Possibly Hobart has William James in mind as "the indeterminist." However, the only indeterminist philosopher named in the article is Eddington. James would not have denied that our will is an act of determination, consistent with, and in some sense "caused by" our character and values, our habits, and our current feelings and desires. He simply wanted chance to provide alternative possibilities for actions and a break in the causal chain of strict determinism.

Hobart sees no need for such chance, and no addition to freedom to be had by it. The freedom we take ourselves to have is fully consistent with thorough-going determinism regarding human action.

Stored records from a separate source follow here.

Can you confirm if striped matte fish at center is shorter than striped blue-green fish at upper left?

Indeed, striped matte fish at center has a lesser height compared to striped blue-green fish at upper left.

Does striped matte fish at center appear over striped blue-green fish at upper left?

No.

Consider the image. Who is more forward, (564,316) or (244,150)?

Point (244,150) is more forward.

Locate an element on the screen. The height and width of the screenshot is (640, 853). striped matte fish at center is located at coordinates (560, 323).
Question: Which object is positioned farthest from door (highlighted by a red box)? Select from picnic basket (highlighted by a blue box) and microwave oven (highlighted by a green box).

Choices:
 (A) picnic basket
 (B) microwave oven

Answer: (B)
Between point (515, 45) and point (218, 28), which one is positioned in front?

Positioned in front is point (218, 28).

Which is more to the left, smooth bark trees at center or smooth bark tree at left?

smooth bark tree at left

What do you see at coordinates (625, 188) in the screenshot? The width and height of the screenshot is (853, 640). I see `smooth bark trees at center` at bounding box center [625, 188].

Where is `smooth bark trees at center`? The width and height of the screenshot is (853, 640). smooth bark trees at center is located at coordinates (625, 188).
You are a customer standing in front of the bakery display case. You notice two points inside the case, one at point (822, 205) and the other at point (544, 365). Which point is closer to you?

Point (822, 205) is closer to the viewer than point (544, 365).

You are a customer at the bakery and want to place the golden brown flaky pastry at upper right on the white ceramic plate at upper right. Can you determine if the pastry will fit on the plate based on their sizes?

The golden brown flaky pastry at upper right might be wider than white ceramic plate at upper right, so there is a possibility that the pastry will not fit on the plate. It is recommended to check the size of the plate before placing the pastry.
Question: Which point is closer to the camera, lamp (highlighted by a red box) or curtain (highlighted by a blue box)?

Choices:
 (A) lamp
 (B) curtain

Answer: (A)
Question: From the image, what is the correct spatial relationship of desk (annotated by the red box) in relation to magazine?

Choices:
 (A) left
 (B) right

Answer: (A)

    In daily life we are all determinists, just as we are all libertarians. We are constantly attributing behaviour to the character, the temperament, the peculiarities of the person and expecting him to behave in certain fashions. The very words of our daily converse, as we have so amply observed, are full of determinism. And we see nothing inconsistent in being aware at the same time that he is free in choosing his course, as we know ourselves to be.